For the actual lighting, I went with Diode Dynamics lights because I really like their TIR optics. Years ago, I was a product man- ager for LED flashlights, and the best way to get maximum efficacy out of a lighting system with even light distribution is to use an Internally Reflective lens designed to spread light out where you want it instead of relying on a parabolic reflector that is notorious for parasitic light loss. In the Prinsu Rack on top of the cab, there is a white 42-inch spot beam that is amazingly bright. When it comes on, it pretty much turns night into day.

In the front bumper, I have CBI Ditch Light Brackets holding Diode Dynamics’s amber SS3 PRO LED pods combo. I’d hate to hit a deer after all the time and money I’ve put into this truck, and a good set of ditch lights allows me to see animals so much better. Up front there is an amber Combo 30 light bar, SS3 white fog lights, and a pair of amber SS3 fog lights. I wanted to have the amber light bar mounted low so that I could still use lights in inclement weather. Winter driving in Wyoming can be challenging and low-mounted amber lights don’t blind you as much as white lights do in the snow.


At the rear of the Leitner Designs Bed Rack, I mounted a pair of SS2 white flood lights that allow me to see what’s going on when gearing up at the tailgate. I also have a set of SS1s facing forward at 45-degree angles so I can use them when getting ready in the morning. Another cool thing about TIR optics is that you can backlight them. The rear-facing SS2s have red backlighting, and the front SS1s are amber, so it increases my visibility to other drivers at night, which is nice because I often have so much gear in the bed that the third brake light on the back of the cab is blocked.


When hunting, I’m often alone—or at least the only vehicle—so I wanted to make sure that I could get out no matter what. I carry a Hi-Lift jack on the Leitner rack and have a Rough Country 12,000-pound winch in the front bumper with shackles on the front and rear. I think I’m ready for just about any situation. To my Recovery Kit, I also added a 30-foot, 20,000-pound tow strap, tree protector, Hi-Lift off-road base, traction boards, and a heavy-duty snatch block.
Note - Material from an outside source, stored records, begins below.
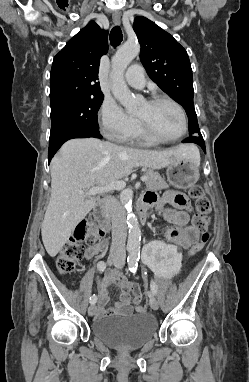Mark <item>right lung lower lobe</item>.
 Instances as JSON below:
<instances>
[{
	"instance_id": "right-lung-lower-lobe-1",
	"label": "right lung lower lobe",
	"mask_w": 249,
	"mask_h": 382,
	"mask_svg": "<svg viewBox=\"0 0 249 382\" xmlns=\"http://www.w3.org/2000/svg\"><path fill=\"white\" fill-rule=\"evenodd\" d=\"M86 137H95L102 138L98 129H75L68 132H65L49 140V149H48V162L50 163L53 155L57 150L65 143L67 140L73 138H86Z\"/></svg>"
}]
</instances>
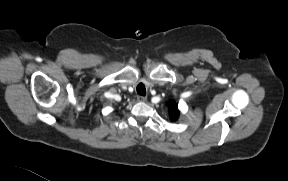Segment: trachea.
Segmentation results:
<instances>
[{
  "mask_svg": "<svg viewBox=\"0 0 288 181\" xmlns=\"http://www.w3.org/2000/svg\"><path fill=\"white\" fill-rule=\"evenodd\" d=\"M137 93L141 96H145L146 95V88L144 86L143 83H139L137 86Z\"/></svg>",
  "mask_w": 288,
  "mask_h": 181,
  "instance_id": "obj_1",
  "label": "trachea"
}]
</instances>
The author uses a Grey Man Tactical organization unit for the interior.

Additions and Deletions

Future plans call for more ground clearance. I’m planning to add a bit of lift to the Tundra so I can run 35-inch tires to get the truck a little further off the ground. Toyota’s ESP traction control is great for on-road, but pretty much worthless when off-roading. In weird off-camber obstacles, the power is sent to the wheel with the least traction, so lockers will be added as well.
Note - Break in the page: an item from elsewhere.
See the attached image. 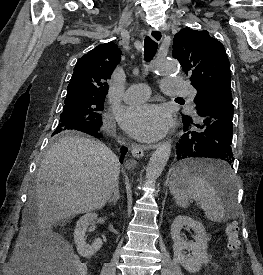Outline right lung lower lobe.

My goal for the build was to make the ultimate hunting truck, not an exclusive overlanding rig. Most overlanders these days are rocking a roof-top tent. While they are cool, they don’t meet my needs. If I’m camping, I’m also using the truck to hunt or explore, and I want to leave a base camp behind. Plus, roof-top tents add some unnecessary weight, to the already heavy load I’ve saddled the truck with from all the other accessories.

I’m not going to mention the bad fuel economy. I really don’t care about it until someone inevitably asks me about the gas mileage. Then I realize how thirsty the truck is. I’ve also had some mysterious rattling sounds since day one. It took the local Toyota dealer months to figure out that it was coming from a faulty windshield seal. I think all modern vehicles are too smart—sometimes you just want to rip it down a dirt road and drift around a turn. Without defeating modern traction-control systems, really putting the truck through the paces can be difficult.

In the end, I’ve set this this truck up to be ready for just about anything, and I love it. Hunting from it is a blast. There is a spot for everything and everything has a purpose. This is no mall crawler. It’s a purpose-built rig ready for the next hunt.